Jahrelang fand sich keine Spur von ihm. Dann las ich seinen Namen auf der Verlustliste einer Reederei. Das Schiff ›Rio Sacramento‹ war mit Mann und Maus an der irischen Küste untergegangen. Nur ein Steward namens Potrykus, ein Danziger, wurde aufgefischt. Ich habe – –«

Hier brach das Bekenntnis ab.

Es folgten noch einige Sätze des Paters.

»Nach dem Diktat dieses ist George Huygens gestorben. Sein letzter Seufzer galt seiner Ehefrau. Dies Bekenntnis sende ich pflichtgemäß noch heute an die angegebene Hamburger Adresse. Möge Gott, der Allmächtige, alles zum Guten lenken und auch dieser verirrten Seele zum Frieden verhelfen! Amen.

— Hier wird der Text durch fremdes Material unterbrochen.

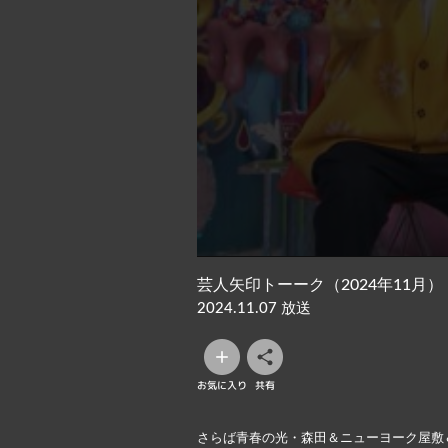
芸人矢印トーーク（2024年11月）
2024.11.07 放送
お気に入り
共有
さらば青春の光・森田＆ニューヨーク屋敷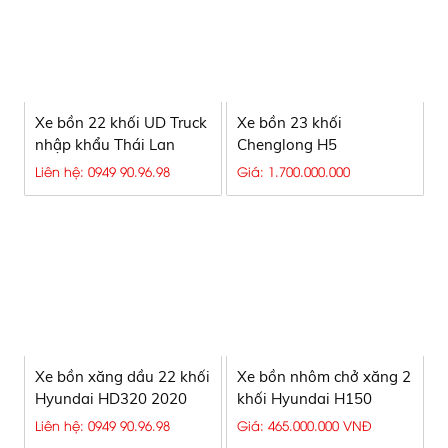
Xe bồn 22 khối UD Truck
Xe bồn 23 khối
nhập khẩu Thái Lan
Chenglong H5
CSC5310GSS5
Liên hệ: 0949 90.96.98
Giá: 1.700.000.000
Xe bồn xăng dầu 22 khối
Xe bồn nhôm chở xăng 2
Hyundai HD320 2020
khối Hyundai H150
Liên hệ: 0949 90.96.98
Giá: 465.000.000 VNĐ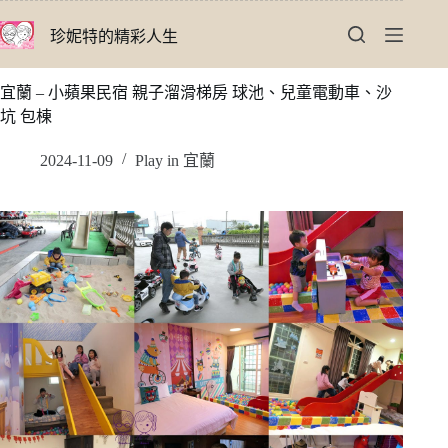
跳
珍妮特的精彩人生
至
主
要
宜蘭 – 小蘋果民宿 親子溜滑梯房 球池、兒童電動車、沙
內
坑 包棟
容
2024-11-09
Play in 宜蘭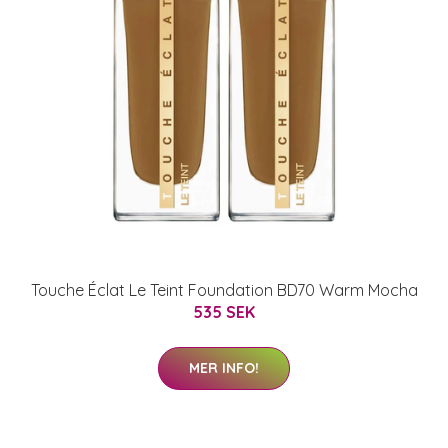
Touche Éclat Le Teint Foundation BD70 Warm Mocha
535 SEK
MER INFO!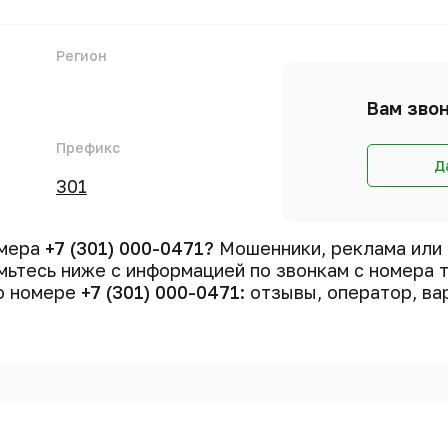
Регион
Вам звон
Префикс
Д
301
омера
+7 (301) 000-0471?
Мошенники, реклама или
ьтесь ниже с информацией по звонкам с номера
 о номере
+7 (301) 000-0471
: отзывы, оператор, ва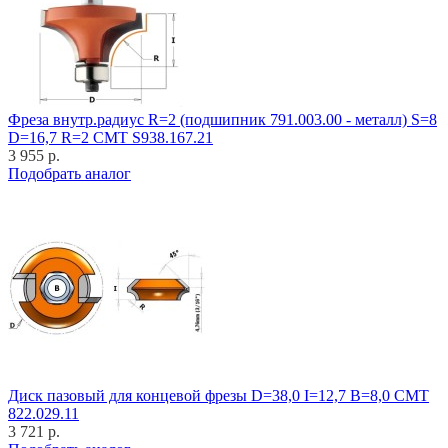
Фреза внутр.радиус R=2 (подшипник 791.003.00 - металл) S=8
D=16,7 R=2 CMT S938.167.21
3 955 р.
Подобрать аналог
Диск пазовый для концевой фрезы D=38,0 I=12,7 B=8,0 CMT
822.029.11
3 721 р.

Pater Gregoire von .der Minoriten-Kongregation.«

Litte Friese saß noch eine Weile starr, wie gelähmt. Langsam wuchs draußen Grauen auf, das sie schüttelte und weckte und an das Fenster trieb, das sie aufriß. In tiefen, durstigen Zügen trank sie die frische Luft; sie stand zitternd, die Hände an die klopfenden Schläfen gepreßt.

Ihr erster Gedanke – als sie wieder denken konnte – war, zu Detlev zu laufen, der irgendwo im Hause sein mußte, und ihm das Entsetzliche zu berichten. Aber sie fühlte, (daß sie dazu nicht imstande sein würde: ebensogut hätte man von ihr verlangen können, auf ihn zu schießen. Der ganze Bau seines Lebens konnte zusammenbrechen, wenn er dies erfuhr.

Aus dem wilden Chaos ihrer Gedanken trat der eine leibhaftiger heraus: hier war ein Verbrechen begangen worden, ein vielfaches Verbrechen, wenn es auch nach menschlichen Gesetzen keine Sühne finden würde. Und der, der dies Verbrechen geheim gehalten und ein zweites hinzugefügt hatte, war der Mann, den sie hier betreute. Sie wußte, daß sie keine Minute länger hier bleiben konnte. Sie mußte hinauslaufen … hinaus …

Ein Geräusch im Zimmer ließ sie zusammenfahren. Als sie sich umwandte, sah sie Uhlenwoldt, der mit offenen Augen zu ihr herüberstarrte. Hatte ihn die Kühle des Lufthauchs geweckt, oder war für seine Bärennatur die Dosis zu schwach gewesen?

»Was haben Sie für Papiere auf dem Tisch?« fragte er leise.

Sie riß sich zusammen. Alle Furcht vor dem unheimlichen Manne war verschwunden.

»Ich las von einem Verbrechen«, entgegnete sie, zu ihm tretend. »Von einem Verbrechen, das an Erik Huygens begangen wurde, und an dem Sie Anteil haben.«

Litte Friese war auf einen wilden Gefühlsausbruch gefaßt gewesen. Zu ihrer großen Verwunderung blieb Uhlenwoldt ganz ruhig.

»Sind Sie doch dahinter gekommen?« sagte er unnatürlich leise. »Aber was faseln Sie von einem Verbrechen? Erik Huygens ist tot. Wecken wir ihn nicht auf.«

Sie stand dicht an seinem Lager.

»Uhlenwoldt, ich habe einen entsetzlichen Gedanken: es ist nicht so, wie Sie sagen, er lebt noch!«

»Der ›Rio Sacramento‹«, murmelte er undeutlich.

»Ich weiß. Aber wenn es der Gerettete gewesen ist, der vielleicht einen anderen Namen angenommen hat?«

Er lachte kurz auf.

»Sie sind ein phantastisches kleines Mädel. Womöglich glauben Sie, daß er im ›Fröhlichen Wandsbecker‹ haust, oder wie die verdammte Bude da heißt? Unsinn, sage ich Ihnen. Ich erkläre Ihnen das ein andermal. Jetzt will ich schlafen.«

Verstellte er sich, um die peinliche Aussprache zu vermeiden? Wirkte das Mittel? Er hatte den Kopf zur Seite gelegt und atmete in regelmäßigen Zügen. Kein Zweifel, er schlief den Schlaf der Genesung.

Litte Friese lächelte bitter. Am Ende hatte sie ihm mit ihrem Schlafpulver eine Wohltat erwiesen?